Il s'agit donc d'une nouvelle décision qui restreint les droits des personnes transgenres aux Etats-Unis, déjà remis en cause par plusieurs Etats conservateurs. Plus de la moitié des Etats du pays ont d'ailleurs déjà adopté des lois en ce sens. En tout cas, Donald Trump a salué cette décision, la qualifiant de grande victoire. Depuis son retour au pouvoir, il a multiplié les mesures visant les personnes transgenres allant jusqu'à assimiler la transidentité à un délire. Et on termine avec cette actu, le congé de naissance supplémentaire est entré en vigueur ce mercredi. Concrètement, chaque parent pourra prendre jusqu'à 2 mois de congé en plus à la naissance ou à l'adoption de son enfant.
Ce congé est rémunéré à 70% du salaire net le premier mois puis à 60% le second. Décidé dans le budget de la sécurité sociale pour 2026, il vient donc s'ajouter aux autres congés déjà existants comme le congé maternité, paternité ou d'accueil de l'enfant.

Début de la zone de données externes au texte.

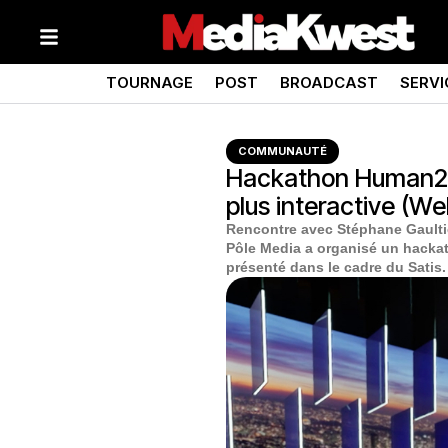
TOURNAGE
POST
BROADCAST
SERVI
COMMUNAUTÉ
Hackathon Human2Sp
plus interactive (W
Rencontre avec Stéphane Gaulti
Pôle Media a organisé un hackath
présenté dans le cadre du Satis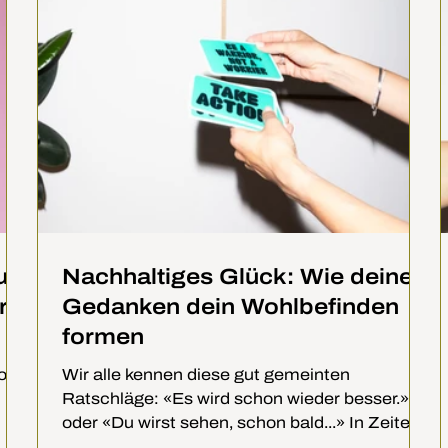
u
Nachhaltiges Glück: Wie deine
r
Gedanken dein Wohlbefinden
formen
doch
Wir alle kennen diese gut gemeinten
Ratschläge: «Es wird schon wieder besser.»
oder «Du wirst sehen, schon bald...» In Zeiten,
in denen...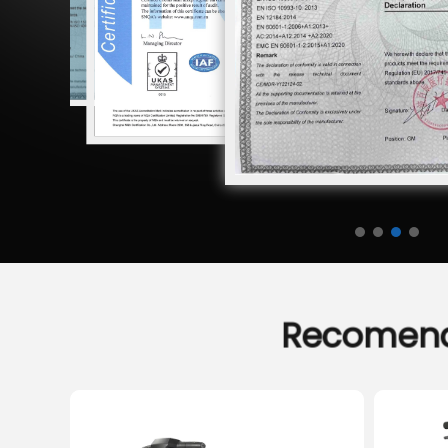
Recomen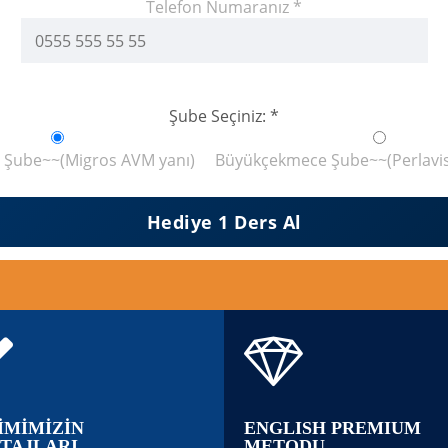
Telefon Numaranız *
Şube Seçiniz: *
ü Şube~~(Migros AVM yanı)
Büyükçekmece Şube~~(Perlavis
İMİMİZİN
ENGLISH PREMIUM
TAJLARI
METODU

Les parents concernés sont donc les parents d'enfants nés ou adoptés à partir du 1er janvier 2026 ainsi que ceux nés avant cette date si la naissance était prévue à partir du 1er janvier 2026. Les parents qui adoptent un enfant à partir de cette date peuvent aussi en bénéficier après le congé d'adoption habituel de 16 semaines.
A noter que le congé supplémentaire de naissance doit être pris dans un délai maximal de 9 mois suivant la naissance ou l'arrivée de l'enfant dans le foyer. Merci Léa et on termine avec une bonne nouvelle. 107 millions d'euros vont être versés aux agriculteurs français pour les soutenir face à la hausse des prix des engrais, ces substances qui rendent les sols plus fertiles. L'annonce a été faite ce mardi par le commissaire européen à l'agriculture et à l'alimentation. Cette somme elle fait partie d'une enveloppe de 540 millions d'euros annoncée le 10 juin dernier par la Commission européenne, l'une des principales institutions de l'UE face à cette hausse des prix.
En fait, avant le déclenchement du conflit au Moyen-Orient fin février, près de 30% des engrais mondiaux transitaient par le détroit d'Ormouz, un passage stratégique pour le commerce mondial. Mais depuis son blocage, le 28 février, leurs prix ont augmenté de 25% en moyenne. Dans le même temps, les agriculteurs doivent aussi faire face à la hausse des prix du gazole utilisée par leur tracteur. Les 27 États membres de l'UE ont également été autorisés à verser par anticipation les aides de la politique agricole commune, la PAC, qui est le principal dispositif d'aide aux agriculteurs européens. Voilà pour ces actualités. Je crois que j'ai tout dit.
Prenez soin de vous, prenez soin de vos proches et je vous dis à plus tard.